INSTRUCTIONS FOR THE TASK: If a line of the data below holds the string "услышала", copy it.

GIVEN RECORDS:
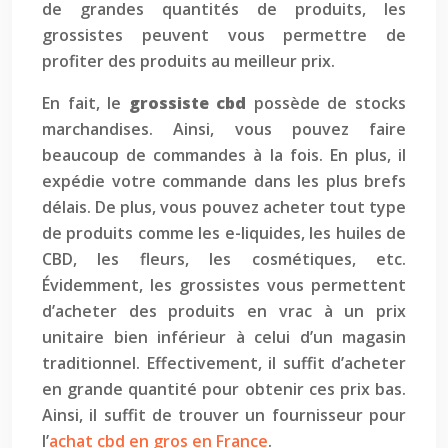
de grandes quantités de produits, les
grossistes peuvent vous permettre de
profiter des produits au meilleur prix.
En fait, le
grossiste cbd
possède de stocks
marchandises. Ainsi, vous pouvez faire
beaucoup de commandes à la fois. En plus, il
expédie votre commande dans les plus brefs
délais. De plus, vous pouvez acheter tout type
de produits comme les e-liquides, les huiles de
CBD, les fleurs, les cosmétiques, etc.
Évidemment, les grossistes vous permettent
d’acheter des produits en vrac à un prix
unitaire bien inférieur à celui d’un magasin
traditionnel. Effectivement, il suffit d’acheter
en grande quantité pour obtenir ces prix bas.
Ainsi, il suffit de trouver un fournisseur pour
l’
achat cbd en gros en France
.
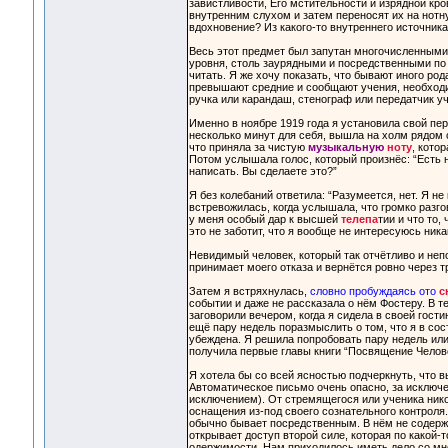
завистливости, Его мстительности и изрядной кр
внутренним слухом и затем переносят их на нотн
вдохновение? Из какого-то внутреннего источника
Весь этот предмет был запутан многочисленными
уровня, столь заурядными и посредственными по
читать. Я же хочу показать, что бывают иного ро
превышают средние и сообщают учения, необходи
ручка или карандаш, стенограф или передатчик уч
Именно в ноябре 1919 года я установила свой пер
несколько минут для себя, вышла на холм рядом 
что приняла за чистую
музыкальную
ноту
, котор
Потом услышала голос, который произнёс: “Есть 
написать. Вы сделаете это?”
Я без колебаний ответила: “Разумеется, нет. Я не
встревожилась, когда услышала, что громко разг
у меня особый дар к высшей
телепа
тии и что то,
это не заботит, что я вообще не интересуюсь ник
Невидимый человек, который так отчётливо и непо
принимает моего отказа и вернётся ровно через т
Затем я встряхнулась,
словно пробуждаясь ото
с
событии и даже не рассказала о нём Фостеру. В т
заговорили вечером, когда я сидела в своей гости
ещё пару недель поразмыслить о том, что я в сос
убеждена. Я решила попробовать пару недель или м
получила первые главы книги “Посвящение Челов
Я хотела бы со всей ясностью подчеркнуть, что 
Автоматическое письмо очень опасно, за исключ
исключением). От стремящегося или ученика никог
оснащения из-под своего сознательного контроля.
обычно бывает посредственным. В нём не содержи
открывает доступ второй силе, которая по какой-
одержимости. Нам приходилось иметь дело со мн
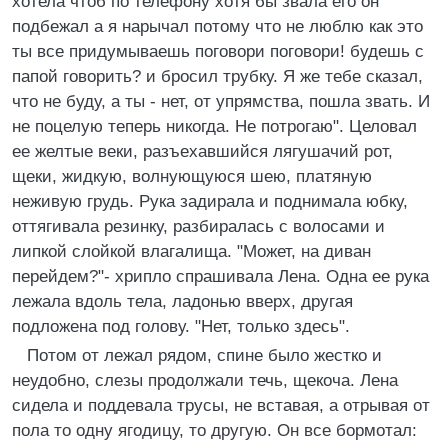
хотела чтоб по телефону хотя бы звала его он
подбежал а я нарычал потому что не люблю как это
ты все придумываешь поговори поговори! будешь с
папой говорить? и бросил трубку. Я же тебе сказал,
что не буду, а ты - нет, от упрямства, пошла звать. И
не поцелую теперь никогда. Не потрогаю". Целовал
ее желтые веки, разъехавшийся лягушачий рот,
щеки, жидкую, волнующуюся шею, платяную
неживую грудь. Рука задирала и поднимала юбку,
оттягивала резинку, разбиралась с волосами и
липкой слойкой влагалища. "Может, на диван
перейдем?"- хрипло спрашивала Лена. Одна ее рука
лежала вдоль тела, ладонью вверх, другая
подложена под голову. "Нет, только здесь".
Потом от лежал рядом, спине было жестко и
неудобно, слезы продолжали течь, щекоча. Лена
сидела и поддевала трусы, не вставая, а отрывая от
пола то одну ягодицу, то другую. Он все бормотал:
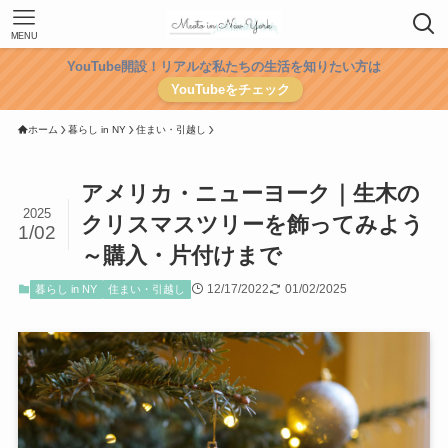
MENU
YouTube開設！リアルな私たちの生活を知りたい方は
YouTubeをチェック
ホーム
暮らし in NY
住まい・引越し
アメリカ・ニューヨーク｜生木の
2025
クリスマスツリーを飾ってみよう
1/02
～購入・片付けまで
12/17/2022
01/02/2025
暮らし in NY
住まい・引越し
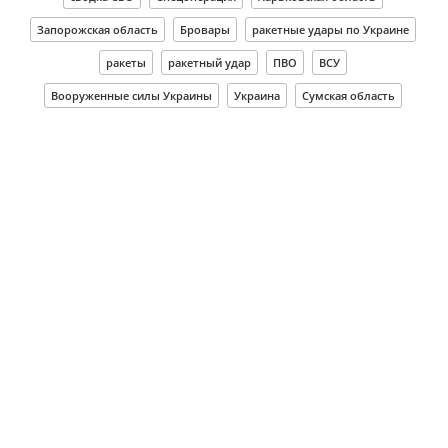
Запорожская область
Бровары
ракетные удары по Украине
ракеты
ракетный удар
ПВО
ВСУ
Вооруженные силы Украины
Украина
Сумская область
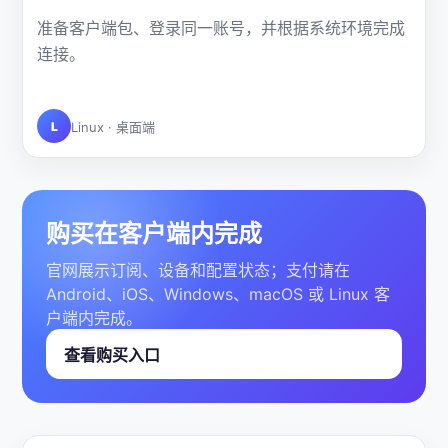
准备客户端包、登录同一账号，并根据系统环境完成
连接。
L
Linux · 桌面端
购买在客户端内完成
官网展示订阅、设备和配置状态；支付请在
Android、iOS、Windows、macOS 或 Linux 客
户端内完成。
查看购买入口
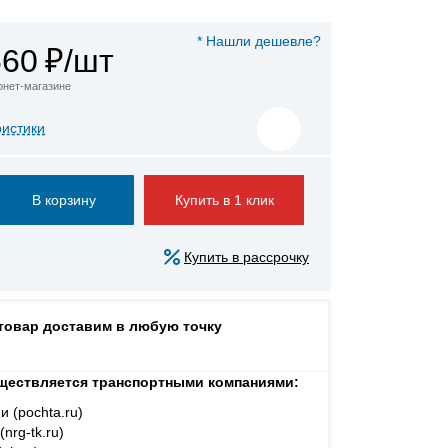
* Нашли дешевле?
560
₽/шт
ернет-магазине
ристики
Купить в 1 клик
Купить в рассрочку
 товар доставим в любую точку
ществляется транспортными компаниями:
и (pochta.ru)
nrg-tk.ru)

RESPONSE TO THE EXERCISE:
Потом услышала голос, который произнёс: “Есть 
встревожилась, когда услышала, что громко разг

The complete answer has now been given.